Aim of the task >>
In the material below, which lines hold the word "خروجی"? Pick each one out.

════════════════════

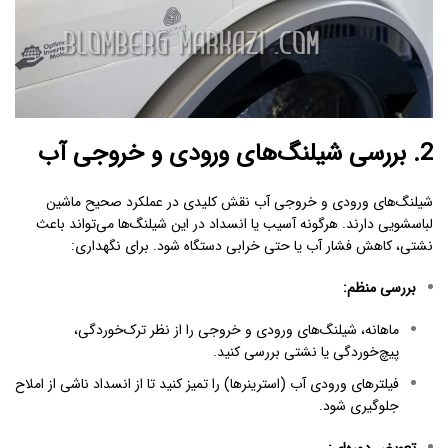
2. بررسی شیلنگ‌های ورودی و خروجی آب
شیلنگ‌های ورودی و خروجی آب نقش کلیدی در عملکرد صحیح ماشین
لباسشویی دارند. هرگونه آسیب یا انسداد در این شیلنگ‌ها می‌تواند باعث
نشتی، کاهش فشار آب یا حتی خرابی دستگاه شود. برای نگهداری:
بررسی منظم
:
ماهانه، شیلنگ‌های ورودی و خروجی را از نظر ترک‌خوردگی،
پیچ‌خوردگی یا نشتی بررسی کنید.
فیلترهای ورودی آب (استرینرها) را تمیز کنید تا از انسداد ناشی از املاح
جلوگیری شود.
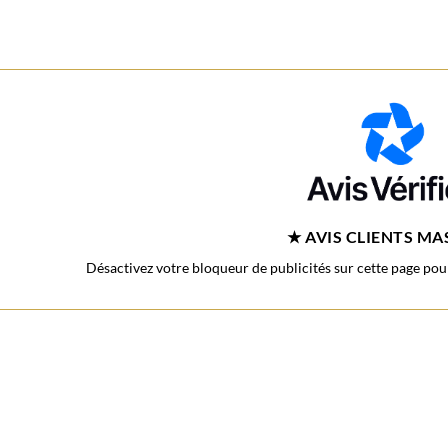
★ AVIS CLIENTS M
Désactivez votre bloqueur de publicités sur cette page pour 
oratif en ligne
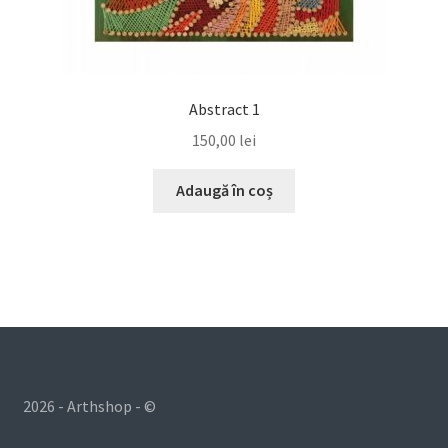
Abstract 1
150,00
lei
Adaugă în coș
2026 - Arthshop - ©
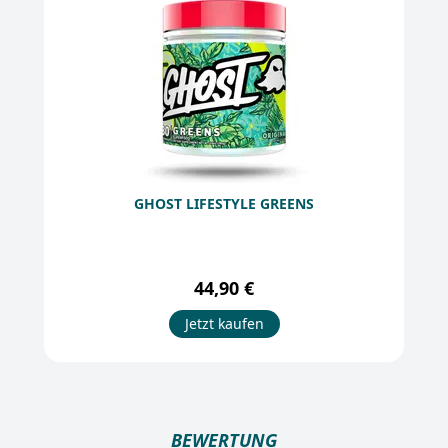
GHOST LIFESTYLE GREENS
44,90 €
Jetzt kaufen
BEWERTUNG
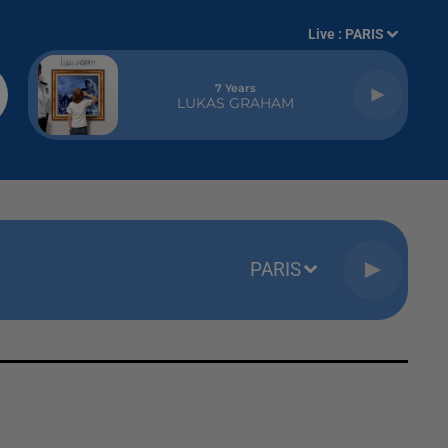
Live :
PARIS
7 Years
LUKAS GRAHAM
PARIS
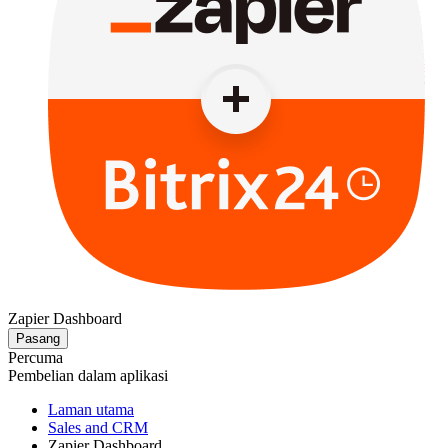
Zapier Dashboard
Pasang
Percuma
Pembelian dalam aplikasi
Laman utama
Sales and CRM
Zapier Dashboard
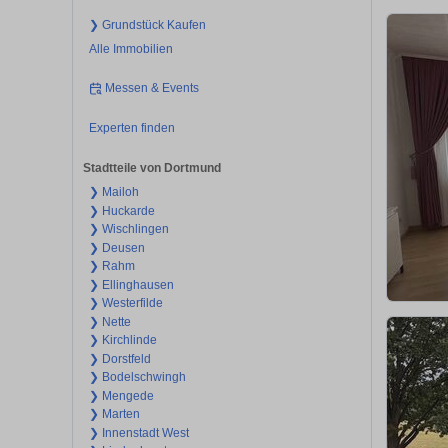
❯ Grundstück Kaufen
Alle Immobilien
Messen & Events
Experten finden
Stadtteile von Dortmund
❯ Mailoh
❯ Huckarde
❯ Wischlingen
❯ Deusen
❯ Rahm
❯ Ellinghausen
❯ Westerfilde
❯ Nette
❯ Kirchlinde
❯ Dorstfeld
❯ Bodelschwingh
❯ Mengede
❯ Marten
❯ Innenstadt West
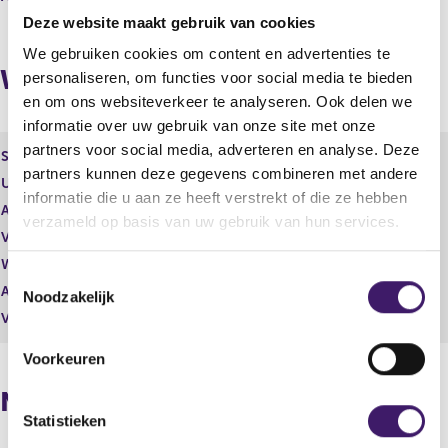
t
u
Deze website maakt gebruik van cookies
a
l
We gebruiken cookies om content en advertenties te
a
t
Wijzigingen
personaliseren, om functies voor social media te bieden
t
a
a
en om ons websiteverkeer te analyseren. Ook delen we
t
informatie over uw gebruik van onze site met onze
partners voor social media, adverteren en analyse. Deze
Soort effect
Gewoon aandeel
partners kunnen deze gegevens combineren met andere
Uitgevende instelling
ARCADIS N.V.
informatie die u aan ze heeft verstrekt of die ze hebben
Aantal effecten
-869,00
verzameld op basis van uw gebruik van hun services.
Valuta
EUR
Waarde per aandeel
34,58
T
Aantal stemmen
-869,00
Noodzakelijk
o
Vrije hand beheer
Nee
e
s
Voorkeuren
t
Naposities
e
m
Statistieken
m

════════════════════

Answer section >>
2. بررسی شیلنگ‌های ورودی و خروجی آب
شیلنگ‌های ورودی و خروجی آب نقش کلیدی در عملکرد صحیح ماشین
ماهانه، شیلنگ‌های ورودی و خروجی را از نظر ترک‌خوردگی،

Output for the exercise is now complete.